Das folgende Cajón-Muster nutzt den tiefen Klang auf eins und drei und den hellen Klang auf zwei und vier.


\relative c' { \clef percussion \time 4/4 c4^"Bass" c^"Tap" c^"Bass" c^"Tap" | c8^"Bass" c^"leise" c4^"Tap" c8^"Bass" c^"leise" c4^"Tap" \bar "|." }

Übung: Spiele Takt eins sehr einfach. Wenn er sicher ist, nutze Takt zwei als Variation.


Orff-Instrumente: Bordun und Ostinato

Ein Bordun aus Grundton und Quinte ist eine stabile Begleitung. Darüber kann ein Ostinato liegen. So entsteht mit wenigen Tönen eine tragfähige Gruppenbegleitung.


\score {
<<
\new Staff \relative c'' { \time 4/4 g4 e g e | a f a f | g e g e | c2 c \bar "|." }
\new Staff \relative c' { \clef bass c4 g c g | c g c g | c g c g | c g c2 \bar "|." }
>>
\layout { }
\midi { \tempo 4 = 88 }
}

Übung: Eine Gruppe spielt unten den Bordun, eine zweite Gruppe das obere Ostinato, eine dritte Gruppe klatscht zwei und vier.

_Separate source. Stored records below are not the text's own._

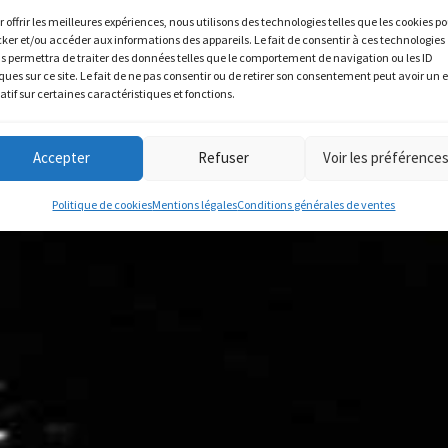
r offrir les meilleures expériences, nous utilisons des technologies telles que les cookies p
cker et/ou accéder aux informations des appareils. Le fait de consentir à ces technologies
s permettra de traiter des données telles que le comportement de navigation ou les ID
ques sur ce site. Le fait de ne pas consentir ou de retirer son consentement peut avoir un e
atif sur certaines caractéristiques et fonctions.
Accepter
Refuser
Voir les préférence
Politique de cookies
Mentions légales
Conditions générales de ventes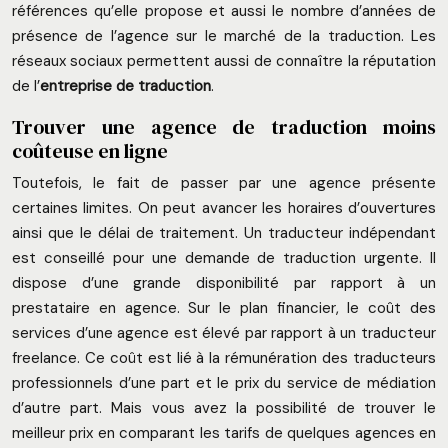
références qu’elle propose et aussi le nombre d’années de
présence de l’agence sur le marché de la traduction. Les
réseaux sociaux permettent aussi de connaître la réputation
de l’
entreprise de traduction
.
Trouver une agence de traduction moins
coûteuse en ligne
Toutefois, le fait de passer par une agence présente
certaines limites. On peut avancer les horaires d’ouvertures
ainsi que le délai de traitement. Un traducteur indépendant
est conseillé pour une demande de traduction urgente. Il
dispose d’une grande disponibilité par rapport à un
prestataire en agence. Sur le plan financier, le coût des
services d’une agence est élevé par rapport à un traducteur
freelance. Ce coût est lié à la rémunération des traducteurs
professionnels d’une part et le prix du service de médiation
d’autre part. Mais vous avez la possibilité de trouver le
meilleur prix en comparant les tarifs de quelques agences en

Pattern-Bank für den Unterricht

Muster Geeignet für Instrumente Übehinweis
Viertelpuls Einstieg, Sprechverse, ruhige Lieder Körper, Trommel, Cajón, Bass Erst gehen, dann spielen
Zwei und vier Pop- und Rockgefühl Klatschen, Cajón, Snare-Klang Nicht schneller werden
Bass-Akkord-Akkord 3/4-Takt, Walzergefühl Klavier, Keyboard, Gitarre Eins schwerer fühlen
Bordun C-G Kinderlieder, modale Klangflächen Xylophon, Metallophon, Bass Leise und gleichmäßig spielen
Arpeggio Ruhige Begleitung, Ballade Klavier, Harfe, Gitarre Fingerfolge langsam sichern
Offbeat Reggae-, Pop- oder Latin-Anmutung Gitarre, Ukulele, Rassel Füße halten Hauptschläge
Wechselbass Folk, Country, Marschgefühl Gitarre, Klavier, Bass Grundton und Quinte unterscheiden
Call and Response Gruppenimprovisation Stimme, Bodypercussion, Trommeln Eine Gruppe ruft, die andere antwortet


Arrangement-Werkstatt: Aus einem Muster wird Musik

Ein Arrangement entsteht, wenn Du Rollen verteilst und entscheidest, wann wer spielt. Schon mit drei Rollen kann ein vollständiger Begleitsatz entstehen: Bass, Rhythmus und Akkord. Dazu kann eine Melodie gesungen oder gespielt werden.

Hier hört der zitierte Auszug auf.